The most common place we see this event raised is certainly related to session state management. But there are very obviously outliers where these event can still be raised. It can even be called directly from application code. The thing the agent grapples with is that it can identify the event, but rarely the source. When it is raised as part of the ASP pipeline, the only notification the agent gets is that this is one segment of the transaction. The source, or the methods executed inside of the event, is something the agent is rarely instrumenting by default.

I wish we could offer more insight for you on this.
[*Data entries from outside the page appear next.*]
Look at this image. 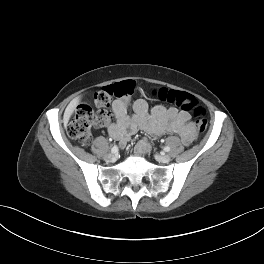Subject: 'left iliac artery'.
Wrapping results in <instances>:
<instances>
[{"label":"left iliac artery","mask_w":264,"mask_h":264,"mask_svg":"<svg viewBox=\"0 0 264 264\" xmlns=\"http://www.w3.org/2000/svg\"><path fill=\"white\" fill-rule=\"evenodd\" d=\"M164 151H165V152H169V151H170V147L166 146V147L164 148Z\"/></svg>","instance_id":"left-iliac-artery-1"}]
</instances>
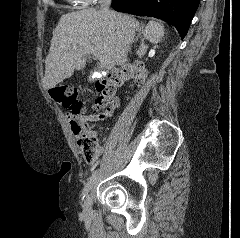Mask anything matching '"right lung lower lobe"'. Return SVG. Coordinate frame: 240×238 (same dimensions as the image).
<instances>
[{"mask_svg": "<svg viewBox=\"0 0 240 238\" xmlns=\"http://www.w3.org/2000/svg\"><path fill=\"white\" fill-rule=\"evenodd\" d=\"M200 0H113L112 8L138 16H153L176 27L182 39Z\"/></svg>", "mask_w": 240, "mask_h": 238, "instance_id": "98d812e1", "label": "right lung lower lobe"}]
</instances>
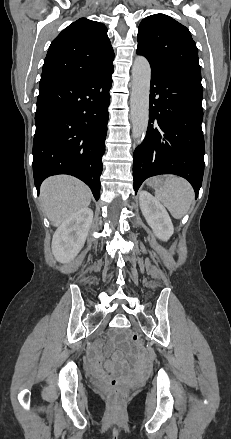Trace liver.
Returning <instances> with one entry per match:
<instances>
[{
	"label": "liver",
	"mask_w": 231,
	"mask_h": 439,
	"mask_svg": "<svg viewBox=\"0 0 231 439\" xmlns=\"http://www.w3.org/2000/svg\"><path fill=\"white\" fill-rule=\"evenodd\" d=\"M92 194L83 182L66 175L46 179L40 188V202L44 213L55 227L77 211L86 208Z\"/></svg>",
	"instance_id": "6515ba94"
}]
</instances>
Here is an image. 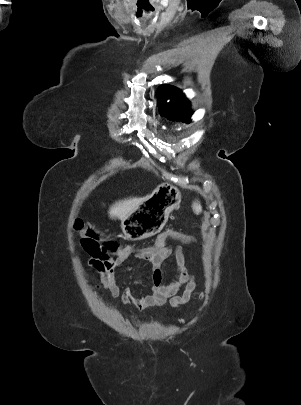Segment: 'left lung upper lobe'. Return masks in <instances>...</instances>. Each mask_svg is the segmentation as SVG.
<instances>
[{
    "label": "left lung upper lobe",
    "mask_w": 301,
    "mask_h": 405,
    "mask_svg": "<svg viewBox=\"0 0 301 405\" xmlns=\"http://www.w3.org/2000/svg\"><path fill=\"white\" fill-rule=\"evenodd\" d=\"M158 106L162 115L171 120L189 123L193 111L189 109L190 103L182 92L174 86L162 85L157 90ZM170 99L169 103L166 100Z\"/></svg>",
    "instance_id": "1"
}]
</instances>
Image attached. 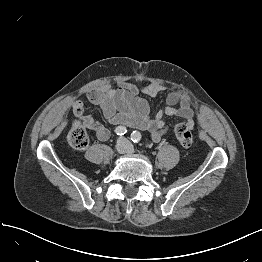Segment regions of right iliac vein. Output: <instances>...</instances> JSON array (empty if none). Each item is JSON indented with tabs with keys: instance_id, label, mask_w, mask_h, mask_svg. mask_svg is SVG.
Listing matches in <instances>:
<instances>
[{
	"instance_id": "1",
	"label": "right iliac vein",
	"mask_w": 262,
	"mask_h": 262,
	"mask_svg": "<svg viewBox=\"0 0 262 262\" xmlns=\"http://www.w3.org/2000/svg\"><path fill=\"white\" fill-rule=\"evenodd\" d=\"M116 150L118 153L123 154L126 152L127 147H126V140L125 139H120L117 144H116Z\"/></svg>"
}]
</instances>
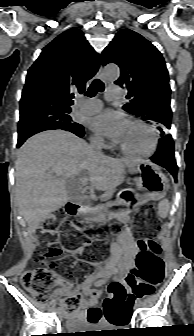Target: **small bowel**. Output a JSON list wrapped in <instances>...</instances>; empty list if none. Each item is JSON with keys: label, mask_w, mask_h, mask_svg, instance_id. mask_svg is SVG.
<instances>
[{"label": "small bowel", "mask_w": 194, "mask_h": 336, "mask_svg": "<svg viewBox=\"0 0 194 336\" xmlns=\"http://www.w3.org/2000/svg\"><path fill=\"white\" fill-rule=\"evenodd\" d=\"M137 254L138 245L130 229L125 228L112 243L110 257L107 261L94 264L93 272L76 287H61L56 291L55 295L61 299V303L65 297L76 293H81L87 297L81 304V310L71 317L72 321L85 322L90 326H96L104 322L100 308L97 307V294L94 289L103 286L113 277L133 271ZM140 285L144 291H149L146 285Z\"/></svg>", "instance_id": "1"}]
</instances>
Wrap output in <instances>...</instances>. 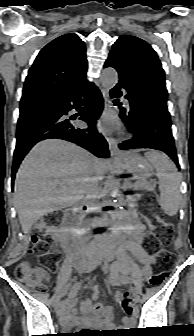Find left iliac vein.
Listing matches in <instances>:
<instances>
[{"instance_id": "obj_1", "label": "left iliac vein", "mask_w": 194, "mask_h": 336, "mask_svg": "<svg viewBox=\"0 0 194 336\" xmlns=\"http://www.w3.org/2000/svg\"><path fill=\"white\" fill-rule=\"evenodd\" d=\"M131 289H133L134 292H132ZM131 289H130L131 293L133 294V296H135L134 301L136 303H139L140 302V297L137 295V292L135 291L134 288H131Z\"/></svg>"}]
</instances>
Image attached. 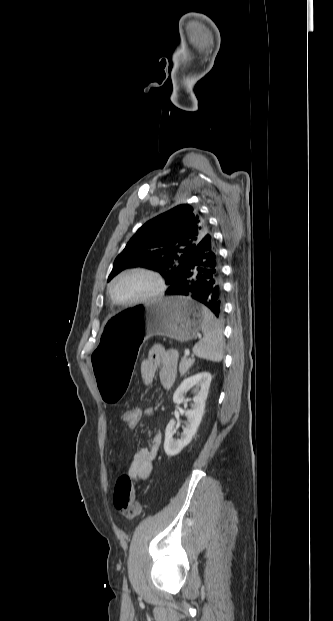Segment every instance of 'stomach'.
<instances>
[{
    "label": "stomach",
    "mask_w": 333,
    "mask_h": 621,
    "mask_svg": "<svg viewBox=\"0 0 333 621\" xmlns=\"http://www.w3.org/2000/svg\"><path fill=\"white\" fill-rule=\"evenodd\" d=\"M203 309L189 298L173 296L109 316L93 352V378L105 410H115L130 391L142 339L160 335L187 342L201 330Z\"/></svg>",
    "instance_id": "1"
}]
</instances>
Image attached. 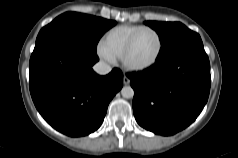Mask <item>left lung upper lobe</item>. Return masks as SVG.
<instances>
[{
    "label": "left lung upper lobe",
    "instance_id": "1",
    "mask_svg": "<svg viewBox=\"0 0 238 158\" xmlns=\"http://www.w3.org/2000/svg\"><path fill=\"white\" fill-rule=\"evenodd\" d=\"M145 24L154 29L159 35L162 47L158 57L179 45L200 38L199 34L191 31L180 22L147 21Z\"/></svg>",
    "mask_w": 238,
    "mask_h": 158
}]
</instances>
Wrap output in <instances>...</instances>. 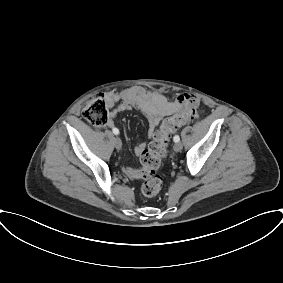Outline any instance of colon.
Masks as SVG:
<instances>
[{"label": "colon", "mask_w": 283, "mask_h": 283, "mask_svg": "<svg viewBox=\"0 0 283 283\" xmlns=\"http://www.w3.org/2000/svg\"><path fill=\"white\" fill-rule=\"evenodd\" d=\"M202 109L197 102H188L179 112L165 119L160 129L154 134L153 141L140 154L141 192L145 197L156 196L162 187V178L157 174L162 160L167 153L171 135L186 122L198 118ZM83 117L94 127L106 126L109 108L101 96L90 97L83 106Z\"/></svg>", "instance_id": "colon-1"}]
</instances>
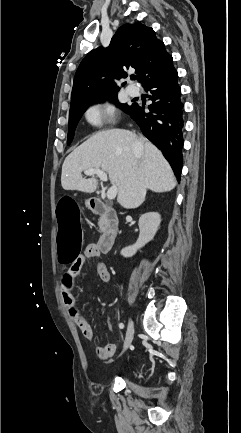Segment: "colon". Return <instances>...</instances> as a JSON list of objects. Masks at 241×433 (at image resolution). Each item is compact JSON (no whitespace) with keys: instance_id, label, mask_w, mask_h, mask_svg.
<instances>
[{"instance_id":"1","label":"colon","mask_w":241,"mask_h":433,"mask_svg":"<svg viewBox=\"0 0 241 433\" xmlns=\"http://www.w3.org/2000/svg\"><path fill=\"white\" fill-rule=\"evenodd\" d=\"M55 220L59 221L57 227L58 247V265H73L79 256V247H83V231L81 230L80 206L75 205L74 197L67 193L65 197L58 198L57 212ZM64 288L67 292L75 291L73 283L74 272H65Z\"/></svg>"}]
</instances>
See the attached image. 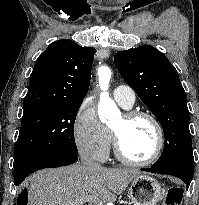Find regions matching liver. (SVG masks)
Wrapping results in <instances>:
<instances>
[{"mask_svg": "<svg viewBox=\"0 0 199 205\" xmlns=\"http://www.w3.org/2000/svg\"><path fill=\"white\" fill-rule=\"evenodd\" d=\"M134 169H89L73 164L34 173L28 182V205H81L95 197L114 202L134 177Z\"/></svg>", "mask_w": 199, "mask_h": 205, "instance_id": "1", "label": "liver"}]
</instances>
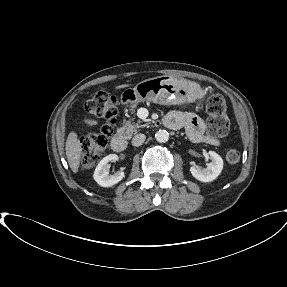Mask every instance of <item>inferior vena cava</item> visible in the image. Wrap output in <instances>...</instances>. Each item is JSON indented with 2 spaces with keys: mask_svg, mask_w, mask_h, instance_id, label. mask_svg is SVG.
Instances as JSON below:
<instances>
[{
  "mask_svg": "<svg viewBox=\"0 0 287 287\" xmlns=\"http://www.w3.org/2000/svg\"><path fill=\"white\" fill-rule=\"evenodd\" d=\"M145 139H146V136L144 134H141V133L137 134L132 139V145L136 147L141 146L144 143Z\"/></svg>",
  "mask_w": 287,
  "mask_h": 287,
  "instance_id": "1",
  "label": "inferior vena cava"
}]
</instances>
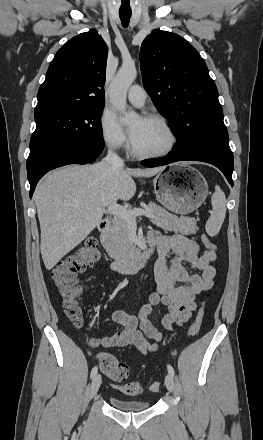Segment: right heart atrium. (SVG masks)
<instances>
[{
    "mask_svg": "<svg viewBox=\"0 0 263 440\" xmlns=\"http://www.w3.org/2000/svg\"><path fill=\"white\" fill-rule=\"evenodd\" d=\"M100 134L104 144L113 150H120L127 146V137L111 112H104L100 118Z\"/></svg>",
    "mask_w": 263,
    "mask_h": 440,
    "instance_id": "right-heart-atrium-1",
    "label": "right heart atrium"
}]
</instances>
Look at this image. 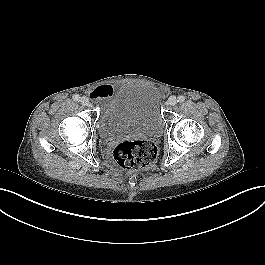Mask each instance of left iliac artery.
I'll return each mask as SVG.
<instances>
[{"label":"left iliac artery","instance_id":"left-iliac-artery-1","mask_svg":"<svg viewBox=\"0 0 265 265\" xmlns=\"http://www.w3.org/2000/svg\"><path fill=\"white\" fill-rule=\"evenodd\" d=\"M184 100H185V97L180 95V96H178L177 102L182 103V102H184Z\"/></svg>","mask_w":265,"mask_h":265}]
</instances>
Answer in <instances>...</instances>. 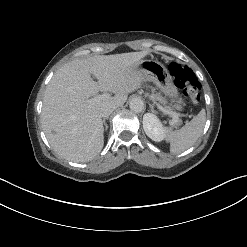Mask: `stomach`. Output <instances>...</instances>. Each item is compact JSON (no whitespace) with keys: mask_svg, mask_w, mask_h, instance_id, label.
Returning <instances> with one entry per match:
<instances>
[{"mask_svg":"<svg viewBox=\"0 0 247 247\" xmlns=\"http://www.w3.org/2000/svg\"><path fill=\"white\" fill-rule=\"evenodd\" d=\"M129 70L134 78H146L155 83L166 96L171 98L173 109L179 111L183 109L184 103L177 86L168 70L161 63L150 59L138 60L130 65Z\"/></svg>","mask_w":247,"mask_h":247,"instance_id":"1","label":"stomach"}]
</instances>
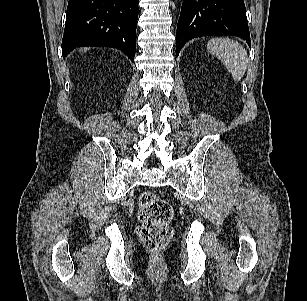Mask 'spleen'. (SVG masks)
Wrapping results in <instances>:
<instances>
[{
	"mask_svg": "<svg viewBox=\"0 0 307 301\" xmlns=\"http://www.w3.org/2000/svg\"><path fill=\"white\" fill-rule=\"evenodd\" d=\"M208 51L215 55L232 74L234 81H240L248 65L247 52L237 41L229 38H213L207 44Z\"/></svg>",
	"mask_w": 307,
	"mask_h": 301,
	"instance_id": "1",
	"label": "spleen"
}]
</instances>
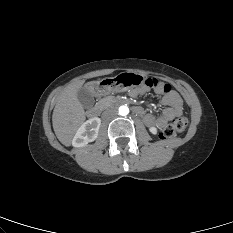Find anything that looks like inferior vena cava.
<instances>
[{
  "mask_svg": "<svg viewBox=\"0 0 233 233\" xmlns=\"http://www.w3.org/2000/svg\"><path fill=\"white\" fill-rule=\"evenodd\" d=\"M117 111L115 109H108L103 112L102 117L104 120H110L114 117H116Z\"/></svg>",
  "mask_w": 233,
  "mask_h": 233,
  "instance_id": "inferior-vena-cava-1",
  "label": "inferior vena cava"
}]
</instances>
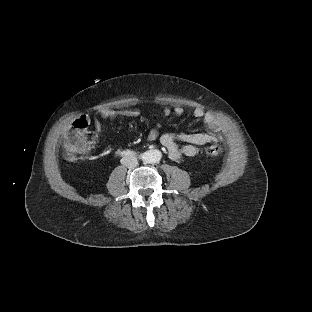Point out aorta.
I'll return each mask as SVG.
<instances>
[{"instance_id": "obj_1", "label": "aorta", "mask_w": 312, "mask_h": 312, "mask_svg": "<svg viewBox=\"0 0 312 312\" xmlns=\"http://www.w3.org/2000/svg\"><path fill=\"white\" fill-rule=\"evenodd\" d=\"M162 159V152L158 149L150 150L147 155V161L149 163H157Z\"/></svg>"}]
</instances>
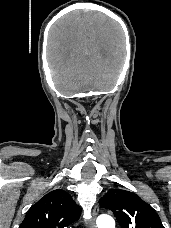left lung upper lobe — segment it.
<instances>
[{
  "label": "left lung upper lobe",
  "mask_w": 171,
  "mask_h": 228,
  "mask_svg": "<svg viewBox=\"0 0 171 228\" xmlns=\"http://www.w3.org/2000/svg\"><path fill=\"white\" fill-rule=\"evenodd\" d=\"M99 203L114 213L122 228H164L154 209L133 192L112 189Z\"/></svg>",
  "instance_id": "5c2ea615"
}]
</instances>
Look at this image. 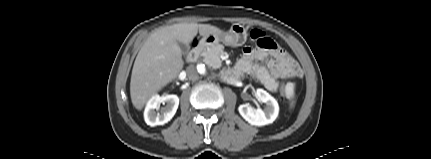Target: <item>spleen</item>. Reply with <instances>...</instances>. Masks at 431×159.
Segmentation results:
<instances>
[{
	"label": "spleen",
	"mask_w": 431,
	"mask_h": 159,
	"mask_svg": "<svg viewBox=\"0 0 431 159\" xmlns=\"http://www.w3.org/2000/svg\"><path fill=\"white\" fill-rule=\"evenodd\" d=\"M293 93H294V86L293 84H290L287 86V89H286L287 98H291L293 96Z\"/></svg>",
	"instance_id": "3e777b00"
}]
</instances>
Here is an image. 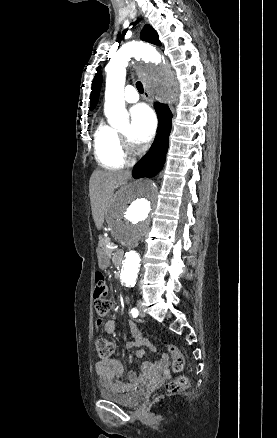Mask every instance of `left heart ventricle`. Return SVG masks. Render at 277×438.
Segmentation results:
<instances>
[{"mask_svg":"<svg viewBox=\"0 0 277 438\" xmlns=\"http://www.w3.org/2000/svg\"><path fill=\"white\" fill-rule=\"evenodd\" d=\"M122 134L129 136L130 135V129H126L124 131H122Z\"/></svg>","mask_w":277,"mask_h":438,"instance_id":"1","label":"left heart ventricle"}]
</instances>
There are a lot of moving parts inside of a .NET application, some of which involve the operating system itself, IIS, the version of .NET, whether or not the methods are asynchronous, application pool settings, execution modes, permissions, etc.

While I don’t want to open a second can of worms here, this harkens to the issue with the lack of stack traces for 500 errors. The agent provides a stack trace when it is offered and/or available. Where the stack trace, if one even exists, occurs within the ASP pipeline is extremely important. Sometimes it occurs before any actual application code is executed. In such cases the error is reported to the application, which in turn lets the .NET agent see and report that an error occurred, but no other details are provided. The agent simply sees that it happened and reports as much information as is possible. Beyond that the agent simply has no further details it can offer.